The life of Man is half made up of contradiction! When I am in England I write to you in french, and being now where the french Tongue is spoke, I write in English.

I have been some weeks from home travelling with a Friend round part of the sea coast of England; at Dover we left our Equipage, and crossed over to France, and I have visited several parts of french Flanders, and intend seeing all the Austrian Netherlands.

At this Season of the year Flanders affords a thousand beautiful scenes to a Traveller, but nothing has more prompted me to this Expedition than the Desire of renewing my Acquaintance with the paintings of Rubens and Vandyke, which I saw when I was extremely young, but could not revisit in my Return from Geneva, on account of the french Army.

I am not without hopes of getting next Summer farther into France. It would give me the highest satisfaction to have an Opportunity of seeing once more my kind Friend at Ferney, and of renewing some of those agreeable Hours I have formerly enjoyed in your society.

While I stayed at St Omar I had the pleasure of seeing your last new Tragedy Les Scythes, well represented.
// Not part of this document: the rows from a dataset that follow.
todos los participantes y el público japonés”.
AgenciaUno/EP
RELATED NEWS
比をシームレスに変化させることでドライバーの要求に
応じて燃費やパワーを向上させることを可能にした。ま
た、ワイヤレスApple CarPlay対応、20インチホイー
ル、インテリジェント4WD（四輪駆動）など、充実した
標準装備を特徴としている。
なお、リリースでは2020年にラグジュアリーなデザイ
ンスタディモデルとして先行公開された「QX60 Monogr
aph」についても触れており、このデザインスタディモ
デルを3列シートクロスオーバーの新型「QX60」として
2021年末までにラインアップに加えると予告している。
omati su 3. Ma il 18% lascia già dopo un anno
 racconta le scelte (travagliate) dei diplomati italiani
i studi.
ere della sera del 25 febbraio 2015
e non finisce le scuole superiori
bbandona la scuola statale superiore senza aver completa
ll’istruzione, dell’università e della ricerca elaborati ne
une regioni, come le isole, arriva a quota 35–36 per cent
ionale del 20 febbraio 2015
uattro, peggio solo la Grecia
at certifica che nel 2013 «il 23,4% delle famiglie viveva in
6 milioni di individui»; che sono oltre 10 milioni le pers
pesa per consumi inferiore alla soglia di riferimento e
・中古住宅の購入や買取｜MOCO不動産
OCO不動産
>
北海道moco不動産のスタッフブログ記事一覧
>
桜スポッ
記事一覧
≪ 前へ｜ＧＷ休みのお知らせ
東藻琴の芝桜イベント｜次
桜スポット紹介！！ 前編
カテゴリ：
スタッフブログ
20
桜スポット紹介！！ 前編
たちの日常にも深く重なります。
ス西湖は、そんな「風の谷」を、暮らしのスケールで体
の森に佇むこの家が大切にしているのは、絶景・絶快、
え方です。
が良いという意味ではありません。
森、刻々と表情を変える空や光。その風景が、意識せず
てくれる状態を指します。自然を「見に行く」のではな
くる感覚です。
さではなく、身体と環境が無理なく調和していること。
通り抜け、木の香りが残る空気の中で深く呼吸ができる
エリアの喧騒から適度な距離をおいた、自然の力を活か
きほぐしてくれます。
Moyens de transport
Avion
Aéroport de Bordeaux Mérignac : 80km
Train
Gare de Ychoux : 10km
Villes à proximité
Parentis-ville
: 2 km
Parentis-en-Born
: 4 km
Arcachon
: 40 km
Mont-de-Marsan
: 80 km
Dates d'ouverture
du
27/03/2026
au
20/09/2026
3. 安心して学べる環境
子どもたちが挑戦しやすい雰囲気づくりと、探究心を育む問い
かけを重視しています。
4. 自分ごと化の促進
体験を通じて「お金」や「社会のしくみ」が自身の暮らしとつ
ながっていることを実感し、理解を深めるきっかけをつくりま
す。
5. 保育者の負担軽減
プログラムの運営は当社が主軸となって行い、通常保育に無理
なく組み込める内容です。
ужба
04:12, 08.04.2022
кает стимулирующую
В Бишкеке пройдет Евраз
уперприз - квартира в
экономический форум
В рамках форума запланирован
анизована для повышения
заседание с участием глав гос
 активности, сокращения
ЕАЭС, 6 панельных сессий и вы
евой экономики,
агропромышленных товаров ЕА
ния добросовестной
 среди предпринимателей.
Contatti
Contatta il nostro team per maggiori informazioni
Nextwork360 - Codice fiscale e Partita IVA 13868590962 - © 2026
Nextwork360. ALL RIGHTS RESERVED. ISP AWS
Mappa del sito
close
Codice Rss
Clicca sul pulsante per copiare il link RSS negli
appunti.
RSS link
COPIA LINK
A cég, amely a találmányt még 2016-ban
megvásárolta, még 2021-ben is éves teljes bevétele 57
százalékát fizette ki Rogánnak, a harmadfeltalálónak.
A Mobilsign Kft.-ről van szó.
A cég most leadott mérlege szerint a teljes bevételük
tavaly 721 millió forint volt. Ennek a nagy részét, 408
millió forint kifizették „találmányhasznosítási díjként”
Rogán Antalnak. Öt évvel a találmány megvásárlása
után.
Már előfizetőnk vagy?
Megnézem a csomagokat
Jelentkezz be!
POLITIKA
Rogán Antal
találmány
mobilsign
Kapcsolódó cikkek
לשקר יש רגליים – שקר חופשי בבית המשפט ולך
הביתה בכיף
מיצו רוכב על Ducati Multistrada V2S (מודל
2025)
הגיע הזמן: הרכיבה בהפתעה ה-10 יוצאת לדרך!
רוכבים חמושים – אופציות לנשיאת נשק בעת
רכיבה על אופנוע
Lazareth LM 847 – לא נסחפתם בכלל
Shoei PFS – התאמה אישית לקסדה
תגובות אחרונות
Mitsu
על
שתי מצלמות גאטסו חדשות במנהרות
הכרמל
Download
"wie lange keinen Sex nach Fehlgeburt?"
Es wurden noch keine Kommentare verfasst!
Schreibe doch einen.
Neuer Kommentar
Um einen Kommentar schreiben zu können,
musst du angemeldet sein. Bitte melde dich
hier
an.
I admire it much; you have laid your scene in a new world unknown to the Daughters of Parnassus. — I was much pleased also with your Preface. — But

Why talk of Age? — the same bright Fire
Breaths still in ev'ry Line,
The Muses still as much inspire,
Thy Arts as strongly shine.
True Genius, like the Orb of Day
Time's Hand can never tame;
The Form it dwells in may decay,
Its Blaze remains the same.

And long absent may this period be in you! — While this is the Ardent Wish of Friendship, it must also be the wish of every Individual to whom the Cause of Litterature is clear, A Cause you have for so long a series of years so gloriously protected, by rooting up all the weeds of false Taste, and embellishing with the fairest Flowers the Garden of the Arts.

I hope you will give me news of your welfare before it is long, and believe me to remain my dear sir

Yr affectionate and obliged Friend

G. Keate

P. S. I shall be returned to London in a month.